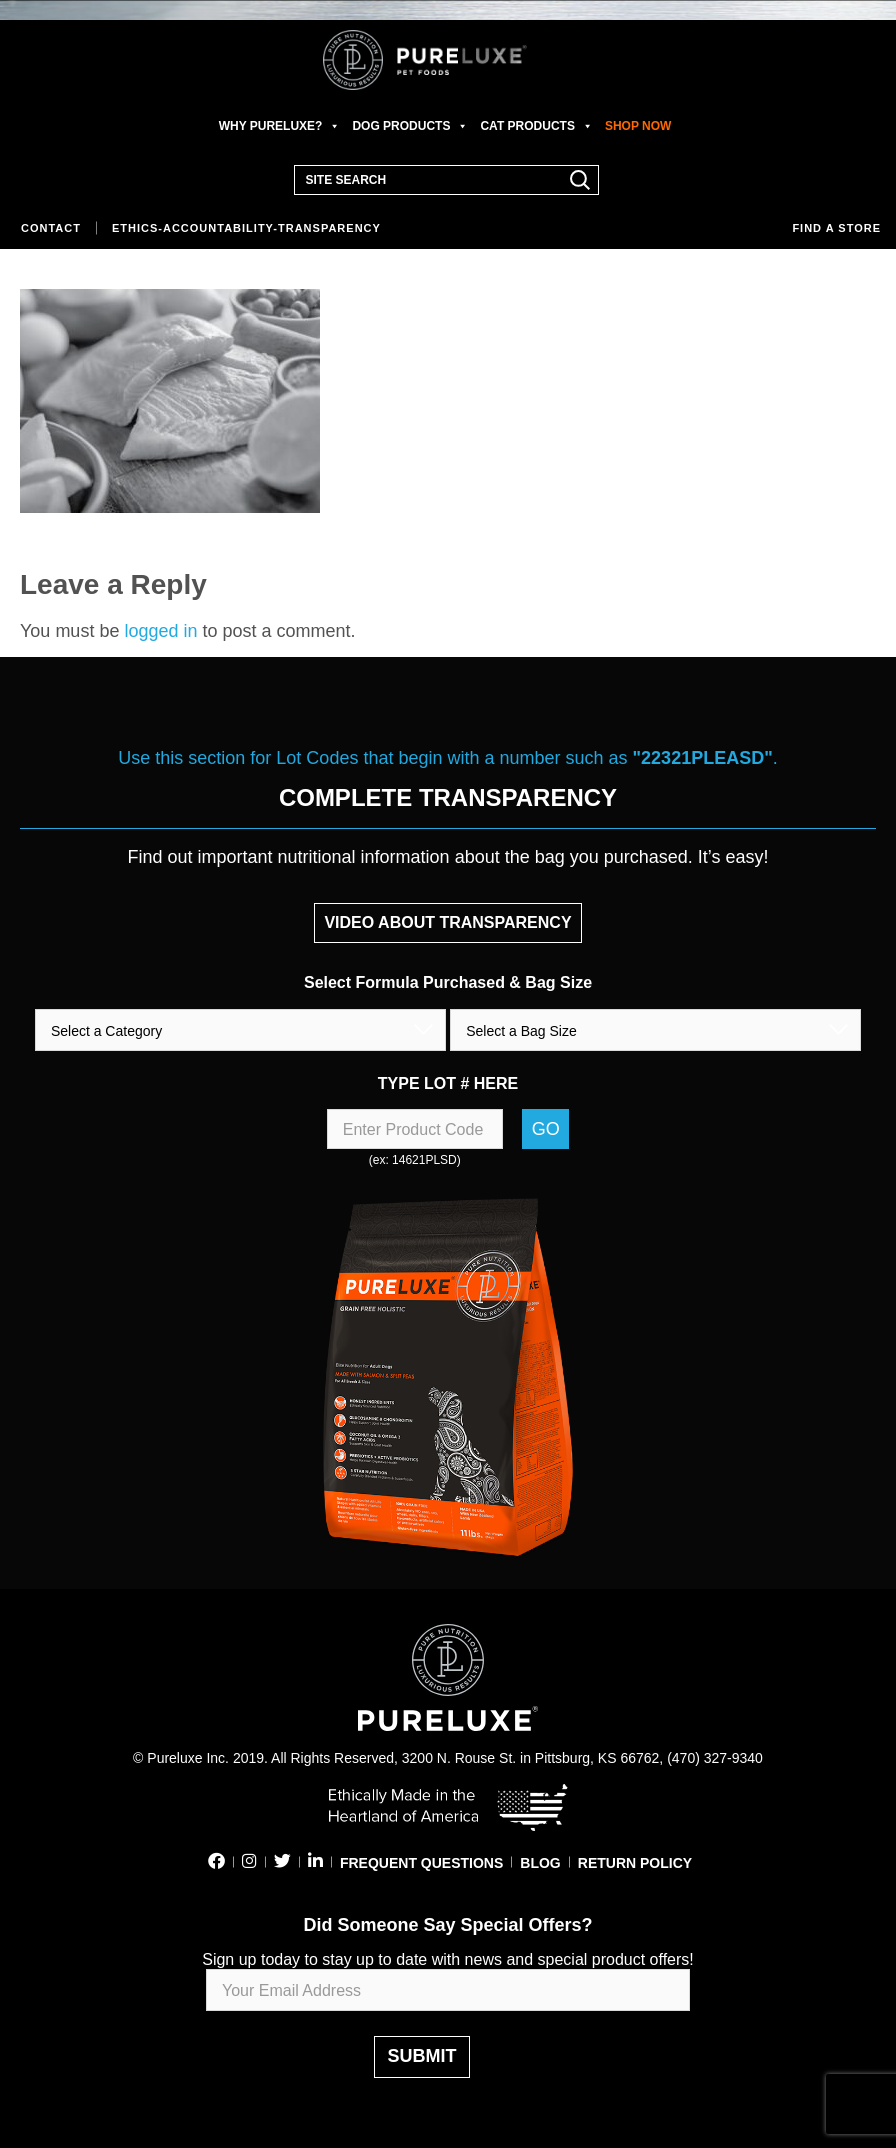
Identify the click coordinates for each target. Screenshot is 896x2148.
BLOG (540, 1863)
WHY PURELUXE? (280, 126)
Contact (51, 228)
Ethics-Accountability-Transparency (246, 228)
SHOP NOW (638, 126)
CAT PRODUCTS (536, 126)
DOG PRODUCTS (410, 126)
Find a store (836, 228)
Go (546, 1129)
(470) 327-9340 (715, 1758)
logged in (160, 631)
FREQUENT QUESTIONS (421, 1863)
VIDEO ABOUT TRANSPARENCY (447, 922)
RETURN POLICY (635, 1863)
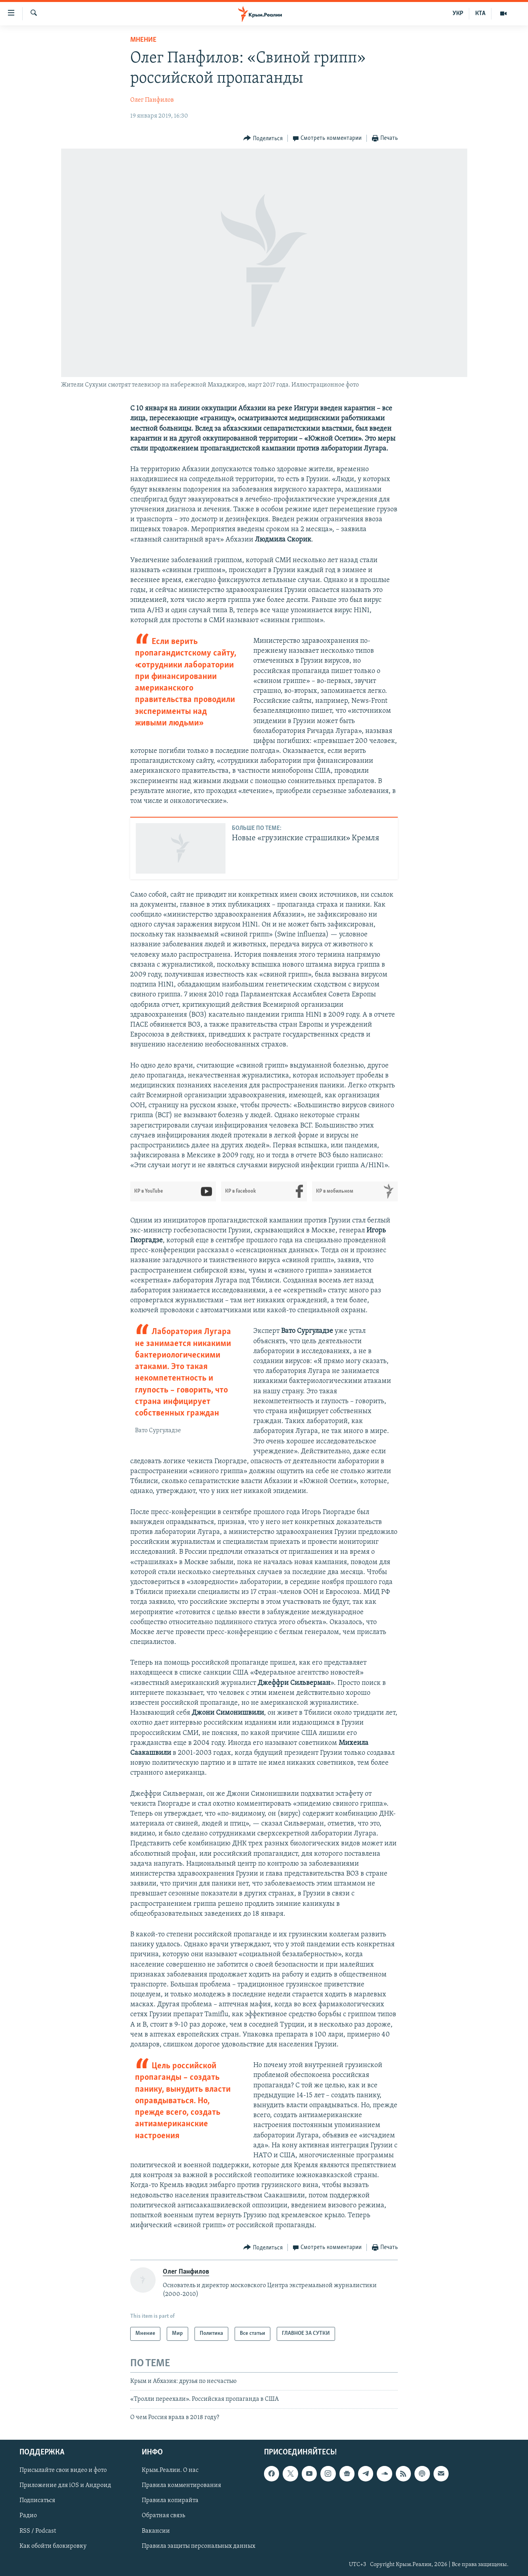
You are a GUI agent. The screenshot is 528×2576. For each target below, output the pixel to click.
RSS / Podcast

----------

▶ **What to do**: Output each line above exactly. Skip the images.

▶ **Your solution**:
Identify the click coordinates for each target. Screenshot is 896x2148.
BLOG (540, 1863)
WHY PURELUXE? (280, 126)
Contact (51, 228)
Ethics-Accountability-Transparency (246, 228)
SHOP NOW (638, 126)
CAT PRODUCTS (536, 126)
DOG PRODUCTS (410, 126)
Find a store (836, 228)
Go (546, 1129)
(470) 327-9340 (715, 1758)
logged in (160, 631)
FREQUENT QUESTIONS (421, 1863)
VIDEO ABOUT TRANSPARENCY (447, 922)
RETURN POLICY (635, 1863)
You are a GUI agent. The screenshot is 528×2576. For each target below, output the pixel to click.
RSS / Podcast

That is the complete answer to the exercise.